[Transcribed page contents]
== Segment start ==
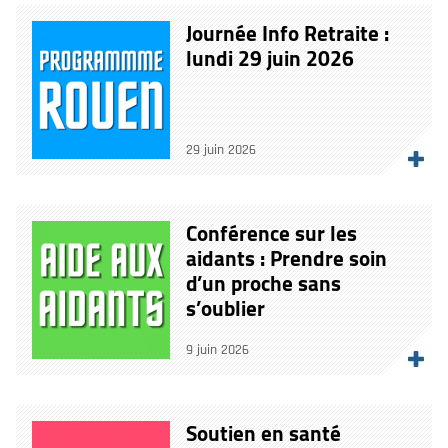
Journée Info Retraite :
lundi 29 juin 2026
29 juin 2026
Conférence sur les
aidants : Prendre soin
d’un proche sans
s’oublier
9 juin 2026
Soutien en santé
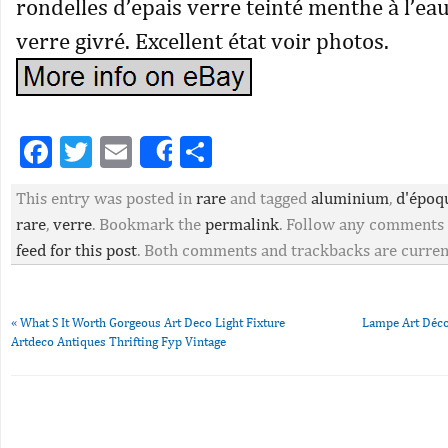
rondelles d’epais verre teinté menthe à l’eau
verre givré. Excellent état voir photos.
Facebook
Twitter
Email
Partager
Share
This entry was posted in
rare
and tagged
aluminium
,
d'époq
rare
,
verre
. Bookmark the
permalink
. Follow any comments
feed for this post
. Both comments and trackbacks are current
«
What S It Worth Gorgeous Art Deco Light Fixture
Lampe Art Déco 
Artdeco Antiques Thrifting Fyp Vintage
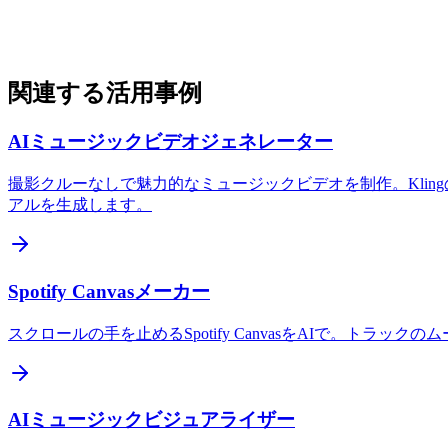
関連する活用事例
AIミュージックビデオジェネレーター
撮影クルーなしで魅力的なミュージックビデオを制作。Kling
アルを生成します。
Spotify Canvasメーカー
スクロールの手を止めるSpotify CanvasをAIで。トラッ
AIミュージックビジュアライザー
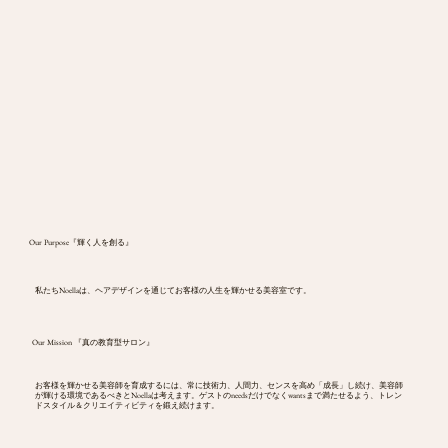
Our Purpose『輝く人を創る』
私たちNoellaは、ヘアデザインを通じてお客様の人生を輝かせる美容室です。
Our Mission 『真の教育型サロン』
​お客様を輝かせる美容師を育成するには、常に技術力、人間力、センスを高め「成長」し続け、美容師
が輝ける環境であるべきとNoellaは考えます。ゲストのneedsだけでなくwantsまで満たせるよう、トレン
ドスタイル＆クリエイティビティを鍛え続けます。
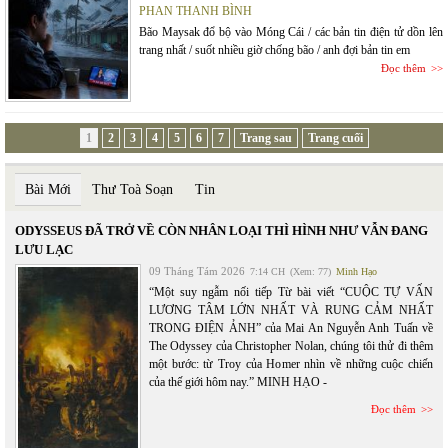
PHAN THANH BÌNH
Bão Maysak đổ bộ vào Móng Cái / các bản tin điện tử dồn lên
trang nhất / suốt nhiều giờ chống bão / anh đợi bản tin em
Đọc thêm
1
2
3
4
5
6
7
Trang sau
Trang cuối
Bài Mới
Thư Toà Soạn
Tin
ODYSSEUS ĐÃ TRỞ VỀ CÒN NHÂN LOẠI THÌ HÌNH NHƯ VẪN ĐANG
LƯU LẠC
09 Tháng Tám 2026
7:14 CH
(Xem: 77)
Minh Hạo
“Một suy ngẫm nối tiếp Từ bài viết “CUỘC TỰ VẤN
LƯƠNG TÂM LỚN NHẤT VÀ RUNG CẢM NHẤT
TRONG ĐIỆN ẢNH” của Mai An Nguyễn Anh Tuấn về
The Odyssey của Christopher Nolan, chúng tôi thử đi thêm
một bước: từ Troy của Homer nhìn về những cuộc chiến
của thế giới hôm nay.” MINH HẠO -
Đọc thêm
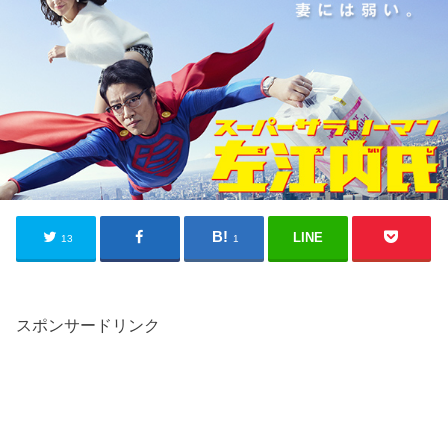
LINE
13
1
スポンサードリンク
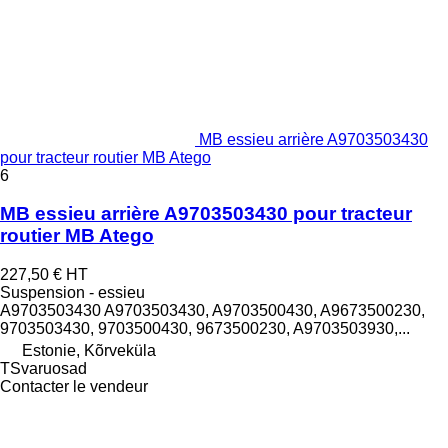
MB essieu arrière A9703503430
pour tracteur routier MB Atego
6
MB essieu arrière A9703503430 pour tracteur
routier MB Atego
227,50 €
HT
Suspension - essieu
A9703503430 A9703503430, A9703500430, A9673500230,
9703503430, 9703500430, 9673500230, A9703503930,...
Estonie, Kõrveküla
TSvaruosad
Contacter le vendeur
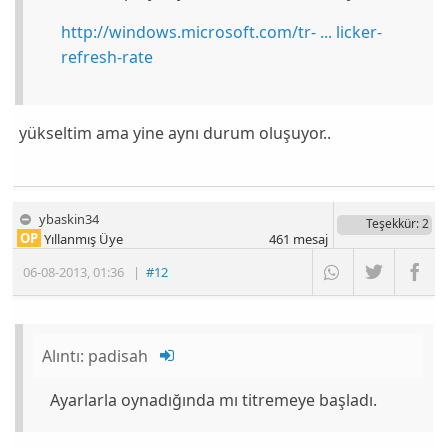
http://windows.microsoft.com/tr- ... licker-
refresh-rate
yükseltim ama yine aynı durum oluşuyor..
ybaskin34
Teşekkür
: 2
OP
Yıllanmış Üye
461
mesaj
06-08-2013
,
01:36
|
#12
Alıntı:
padisah
Ayarlarla oynadığında mı titremeye başladı.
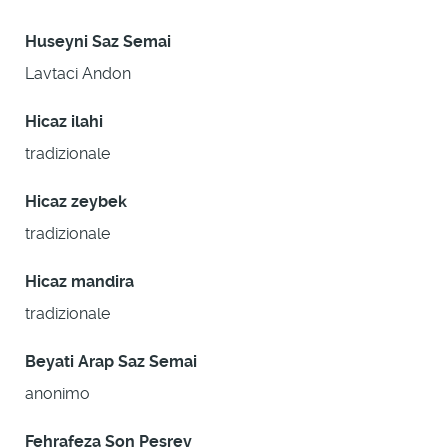
Huseyni Saz Semai
Lavtaci Andon
Hicaz ilahi
tradizionale
Hicaz zeybek
tradizionale
Hicaz mandira
tradizionale
Beyati Arap Saz Semai
anonimo
Fehrafeza Son Pesrev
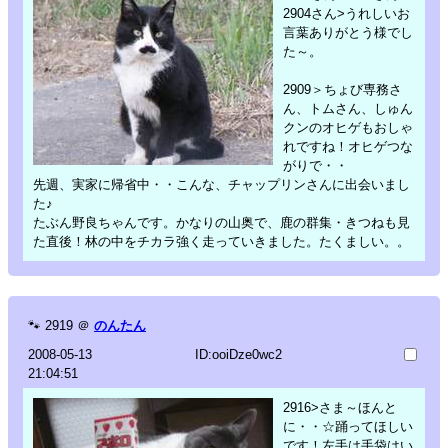
2904さん>うれしいお
言葉ありがとう様でし
た～。
2909＞ちょび専務さ
ん、トムさん、しゅん
クンのオヒゲもおしゃ
れですね！オヒゲつな
がりで・・
先週、実家に帰省中・・こんな、チャップリンさんに出会いまし
た♪
たぶん野良ちゃんです。かなりの山奥で、鹿の群集・きつねも見
た直後！林の中をチカラ強く走っていきました。たくましい。。
🐾
2919
＠
のんたん
2008-05-13
ID:ooiDze0wc2
21:04:51
2916>さま～ほんと
に・・☆踊ってほしい
です！左手は手袋はい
== Segment end ==
- Directions
Wherever a line in the records contains the word "juin", copy that line.

- Solution to this problem
lundi 29 juin 2026
29 juin 2026
9 juin 2026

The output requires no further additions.